Consider the zero-sum game below:

  Column I Column II
Row 1 12 -4
Row 2 -6 2


What spinner would Row use to get her best outcome?

Since we have proved that for games of this kind it makes no difference what column does, when Row plays optimally the payoff to Row is the same. We can do the following calculation. Let p be the optimum fraction of the time that Row plays Row 1.

We have:

12p -6(1-p) = -4(p) + 2(1-p)

12p - 6 + 6p = -4p +2 -2p

24p = 8

p = 1/3

So when Row plays optimally she plays Row 1 (1/3 ) of the time and Row 2 the remaining two-thirds of the time.

What is the payoff to Row? 12(1/3) - 6(1-1/3) = 12/3 - 6(2/3) = 4-4 = 0.

What is Column's optimal spinner?

Column's payoff will be the same if the Row player plays Row 1 all the time or Row 2 all of the time. So, if q is the percentage of the time that Column plays Column 1 in optimal play, we have:

12q -4 (1-q) = -6q + 2(1-q)
12q -4 +4q = -6q + 2 -2q
24q = 6
q = 1/4

Substituting this into the payoff for column:

12(1/4) - 4(1-1/4) = 12/4 - 4(3/4) = 12/4 - 12/4 = 0

This game is fair. Note that the determinant of the entries in the matrix is zero. However, if both of the players deviate from their optimal mixed strategies we will get payoffs other than 0 in the long run.

The reason we can apply the method above is that we are invoking a previously proved result that when when either player is playing his/her optimal mixed strategy in a two person zero-sum game without a saddle point that what the other player does makes no difference in the payoff to the two players. If both players play their optimal mixed strategy, the payoffs for the players are an "equilibrium." This means that if one of the two players holds fixed in his/her action the other player can only do worse by deviating from his/her optimal mixed strategy.

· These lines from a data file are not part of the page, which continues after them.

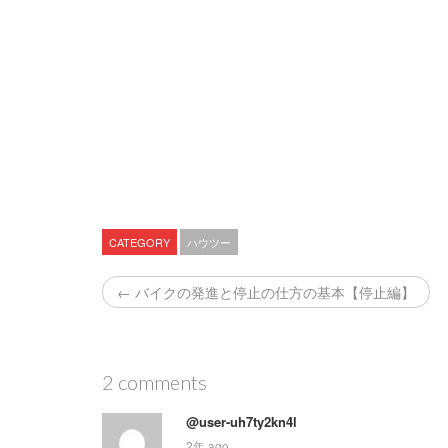
CATEGORY
ハウツー
← バイクの発進と停止の仕方の基本【停止編】
2 comments
@user-uh7ty2kn4l
2年 ago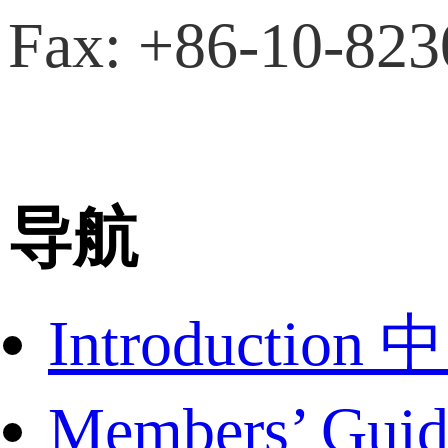
Fax: +86-10-82
导航
Introduct
Members’ G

It turns out that the theory of zero-sum games which can be represented by mxn matrices of payoffs is closely related to Linear Programming. The optimal mixed strategy for these games can always be found by solving a linear programming problem. This observation is due to John Von Neumann. In linear programming one optimizes the value of a linear function over a bounded region which is a convex polyhedron. The optimal value of a linear program must occur at a "corner point" of the polyhedron which represents the feasible region.